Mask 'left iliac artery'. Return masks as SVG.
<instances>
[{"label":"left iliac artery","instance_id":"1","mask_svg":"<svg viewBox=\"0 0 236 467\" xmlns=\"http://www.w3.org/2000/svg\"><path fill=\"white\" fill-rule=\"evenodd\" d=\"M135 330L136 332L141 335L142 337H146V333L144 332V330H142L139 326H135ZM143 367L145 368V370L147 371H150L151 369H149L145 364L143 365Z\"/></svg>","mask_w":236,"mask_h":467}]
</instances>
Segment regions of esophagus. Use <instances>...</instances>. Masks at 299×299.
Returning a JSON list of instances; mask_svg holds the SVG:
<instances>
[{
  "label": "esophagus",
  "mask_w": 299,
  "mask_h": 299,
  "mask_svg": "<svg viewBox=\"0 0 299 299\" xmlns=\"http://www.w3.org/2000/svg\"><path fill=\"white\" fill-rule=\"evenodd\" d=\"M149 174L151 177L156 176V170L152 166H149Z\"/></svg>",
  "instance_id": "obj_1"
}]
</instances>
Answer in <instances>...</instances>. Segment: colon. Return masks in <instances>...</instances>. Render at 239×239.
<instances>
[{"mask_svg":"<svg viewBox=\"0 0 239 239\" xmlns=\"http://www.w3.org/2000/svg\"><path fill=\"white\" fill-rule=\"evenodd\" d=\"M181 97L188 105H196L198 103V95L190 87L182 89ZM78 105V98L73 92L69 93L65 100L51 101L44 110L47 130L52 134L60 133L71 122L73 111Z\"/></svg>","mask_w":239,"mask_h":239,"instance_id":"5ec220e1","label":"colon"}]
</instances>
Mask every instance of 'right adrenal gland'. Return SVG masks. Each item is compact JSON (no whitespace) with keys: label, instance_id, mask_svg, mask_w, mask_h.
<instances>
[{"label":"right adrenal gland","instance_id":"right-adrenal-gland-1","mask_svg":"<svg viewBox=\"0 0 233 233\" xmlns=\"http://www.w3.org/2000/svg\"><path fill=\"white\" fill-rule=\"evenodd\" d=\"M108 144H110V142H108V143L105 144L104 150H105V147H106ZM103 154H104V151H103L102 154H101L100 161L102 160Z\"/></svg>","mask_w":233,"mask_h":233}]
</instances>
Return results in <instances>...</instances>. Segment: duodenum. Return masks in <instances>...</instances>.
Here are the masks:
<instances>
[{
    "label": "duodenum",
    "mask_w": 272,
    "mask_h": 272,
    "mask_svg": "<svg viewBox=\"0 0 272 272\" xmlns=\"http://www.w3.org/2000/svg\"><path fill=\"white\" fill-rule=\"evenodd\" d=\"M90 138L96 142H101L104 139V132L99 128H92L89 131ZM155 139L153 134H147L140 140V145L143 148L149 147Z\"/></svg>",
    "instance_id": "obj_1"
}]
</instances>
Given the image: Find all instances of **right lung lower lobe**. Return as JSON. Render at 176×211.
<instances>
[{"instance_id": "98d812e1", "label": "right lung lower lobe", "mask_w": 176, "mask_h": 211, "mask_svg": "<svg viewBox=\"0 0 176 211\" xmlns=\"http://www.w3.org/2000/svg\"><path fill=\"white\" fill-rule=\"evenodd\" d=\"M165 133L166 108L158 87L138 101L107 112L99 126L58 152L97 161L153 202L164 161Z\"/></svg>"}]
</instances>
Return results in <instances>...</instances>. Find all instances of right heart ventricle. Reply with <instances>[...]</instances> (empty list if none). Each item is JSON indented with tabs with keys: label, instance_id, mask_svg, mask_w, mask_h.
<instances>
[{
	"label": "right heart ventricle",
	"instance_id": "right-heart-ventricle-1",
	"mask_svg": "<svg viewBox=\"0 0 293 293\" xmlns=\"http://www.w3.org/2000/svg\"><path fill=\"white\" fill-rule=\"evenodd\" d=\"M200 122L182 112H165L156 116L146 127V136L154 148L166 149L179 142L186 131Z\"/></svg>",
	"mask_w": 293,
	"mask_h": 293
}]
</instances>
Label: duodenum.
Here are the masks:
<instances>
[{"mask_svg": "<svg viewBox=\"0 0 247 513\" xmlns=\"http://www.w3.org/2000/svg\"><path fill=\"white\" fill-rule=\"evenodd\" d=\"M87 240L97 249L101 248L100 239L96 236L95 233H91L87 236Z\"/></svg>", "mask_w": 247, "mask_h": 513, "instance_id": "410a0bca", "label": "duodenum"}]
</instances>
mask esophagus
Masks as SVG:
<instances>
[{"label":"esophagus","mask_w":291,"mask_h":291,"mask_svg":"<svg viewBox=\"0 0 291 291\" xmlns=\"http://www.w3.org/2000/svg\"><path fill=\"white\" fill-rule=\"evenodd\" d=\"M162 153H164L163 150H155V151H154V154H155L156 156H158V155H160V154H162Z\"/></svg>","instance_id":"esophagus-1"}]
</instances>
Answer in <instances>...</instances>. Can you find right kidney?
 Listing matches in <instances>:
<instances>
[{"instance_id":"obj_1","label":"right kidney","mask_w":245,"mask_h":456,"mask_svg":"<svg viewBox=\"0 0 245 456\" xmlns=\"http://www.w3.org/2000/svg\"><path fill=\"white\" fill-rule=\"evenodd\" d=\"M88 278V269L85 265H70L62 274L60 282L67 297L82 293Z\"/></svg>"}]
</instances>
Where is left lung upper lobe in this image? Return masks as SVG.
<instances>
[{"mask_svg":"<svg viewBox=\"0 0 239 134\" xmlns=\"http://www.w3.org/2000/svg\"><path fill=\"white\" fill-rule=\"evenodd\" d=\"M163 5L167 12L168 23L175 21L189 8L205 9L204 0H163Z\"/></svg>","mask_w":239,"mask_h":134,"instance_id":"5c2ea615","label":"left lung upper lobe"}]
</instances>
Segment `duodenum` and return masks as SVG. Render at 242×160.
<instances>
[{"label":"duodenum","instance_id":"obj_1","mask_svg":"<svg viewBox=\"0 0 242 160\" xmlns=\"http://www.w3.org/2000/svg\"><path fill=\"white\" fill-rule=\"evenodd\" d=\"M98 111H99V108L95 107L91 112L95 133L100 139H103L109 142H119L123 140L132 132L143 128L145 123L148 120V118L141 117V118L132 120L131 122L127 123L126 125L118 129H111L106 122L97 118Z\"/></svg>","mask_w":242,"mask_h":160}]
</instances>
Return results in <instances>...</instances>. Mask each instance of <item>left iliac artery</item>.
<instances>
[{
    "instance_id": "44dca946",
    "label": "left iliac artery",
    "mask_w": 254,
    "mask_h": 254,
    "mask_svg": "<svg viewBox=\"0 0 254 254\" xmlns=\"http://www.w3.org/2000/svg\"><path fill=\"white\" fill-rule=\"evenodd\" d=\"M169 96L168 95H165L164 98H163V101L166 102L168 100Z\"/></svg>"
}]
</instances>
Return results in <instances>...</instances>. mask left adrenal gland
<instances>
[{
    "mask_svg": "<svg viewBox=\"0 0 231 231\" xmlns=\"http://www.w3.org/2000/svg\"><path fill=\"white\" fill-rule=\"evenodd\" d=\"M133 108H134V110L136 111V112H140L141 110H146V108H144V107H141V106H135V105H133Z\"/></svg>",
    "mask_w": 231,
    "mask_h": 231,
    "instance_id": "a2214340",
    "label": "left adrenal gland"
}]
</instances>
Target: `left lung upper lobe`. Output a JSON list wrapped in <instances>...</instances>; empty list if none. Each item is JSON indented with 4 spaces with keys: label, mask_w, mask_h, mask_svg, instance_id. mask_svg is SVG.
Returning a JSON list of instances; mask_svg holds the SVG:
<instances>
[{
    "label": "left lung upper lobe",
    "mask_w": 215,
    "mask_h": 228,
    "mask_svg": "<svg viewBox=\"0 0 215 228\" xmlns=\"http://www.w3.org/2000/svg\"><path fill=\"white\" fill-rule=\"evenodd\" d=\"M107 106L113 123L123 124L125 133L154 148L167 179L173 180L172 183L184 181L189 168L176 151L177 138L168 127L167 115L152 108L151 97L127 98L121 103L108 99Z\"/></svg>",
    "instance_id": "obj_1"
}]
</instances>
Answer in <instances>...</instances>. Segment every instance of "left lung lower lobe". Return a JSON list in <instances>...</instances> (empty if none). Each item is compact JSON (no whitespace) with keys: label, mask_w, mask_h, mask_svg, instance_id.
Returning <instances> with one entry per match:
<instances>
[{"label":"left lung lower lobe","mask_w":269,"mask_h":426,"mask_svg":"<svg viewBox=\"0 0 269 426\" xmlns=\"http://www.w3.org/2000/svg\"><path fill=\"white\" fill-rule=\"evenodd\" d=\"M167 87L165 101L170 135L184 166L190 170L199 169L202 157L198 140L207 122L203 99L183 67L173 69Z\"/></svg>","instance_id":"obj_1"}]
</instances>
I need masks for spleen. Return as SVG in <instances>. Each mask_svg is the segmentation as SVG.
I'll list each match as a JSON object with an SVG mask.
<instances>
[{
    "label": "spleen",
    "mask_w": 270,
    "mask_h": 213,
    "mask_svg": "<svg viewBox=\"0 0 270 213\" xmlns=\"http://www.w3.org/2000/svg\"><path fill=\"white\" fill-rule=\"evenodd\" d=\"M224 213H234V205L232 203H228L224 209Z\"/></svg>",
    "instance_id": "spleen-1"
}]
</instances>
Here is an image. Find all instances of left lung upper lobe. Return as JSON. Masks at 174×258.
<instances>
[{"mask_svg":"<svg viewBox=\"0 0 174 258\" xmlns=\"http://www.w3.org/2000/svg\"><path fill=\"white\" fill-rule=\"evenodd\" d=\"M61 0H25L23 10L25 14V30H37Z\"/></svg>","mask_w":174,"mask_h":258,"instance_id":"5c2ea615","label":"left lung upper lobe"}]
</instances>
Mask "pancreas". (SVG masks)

▸ Task requirements: The lines to write out run from the one with "Answer in <instances>...</instances>. Segment every" through the end of the records. Give them exactly, and only them.

▸ Answer below:
Answer in <instances>...</instances>. Segment every instance of "left lung lower lobe". Return a JSON list in <instances>...</instances> (empty if none). Each item is compact JSON (no whitespace) with keys: label, mask_w, mask_h, mask_svg, instance_id.
Returning <instances> with one entry per match:
<instances>
[{"label":"left lung lower lobe","mask_w":269,"mask_h":426,"mask_svg":"<svg viewBox=\"0 0 269 426\" xmlns=\"http://www.w3.org/2000/svg\"><path fill=\"white\" fill-rule=\"evenodd\" d=\"M167 87L165 101L170 135L184 166L190 170L199 169L202 157L198 140L207 122L203 99L183 67L173 69Z\"/></svg>","instance_id":"obj_1"}]
</instances>
I need masks for spleen. Return as SVG in <instances>. Each mask_svg is the segmentation as SVG.
I'll list each match as a JSON object with an SVG mask.
<instances>
[{
    "label": "spleen",
    "mask_w": 270,
    "mask_h": 213,
    "mask_svg": "<svg viewBox=\"0 0 270 213\" xmlns=\"http://www.w3.org/2000/svg\"><path fill=\"white\" fill-rule=\"evenodd\" d=\"M224 213H234V205L232 203H228L224 209Z\"/></svg>",
    "instance_id": "spleen-1"
}]
</instances>
Here is an image. Find all instances of left lung upper lobe. Return as JSON. Masks at 174×258.
<instances>
[{"mask_svg":"<svg viewBox=\"0 0 174 258\" xmlns=\"http://www.w3.org/2000/svg\"><path fill=\"white\" fill-rule=\"evenodd\" d=\"M61 0H25L23 10L25 14V30H37Z\"/></svg>","mask_w":174,"mask_h":258,"instance_id":"5c2ea615","label":"left lung upper lobe"}]
</instances>
Mask "pancreas". (SVG masks)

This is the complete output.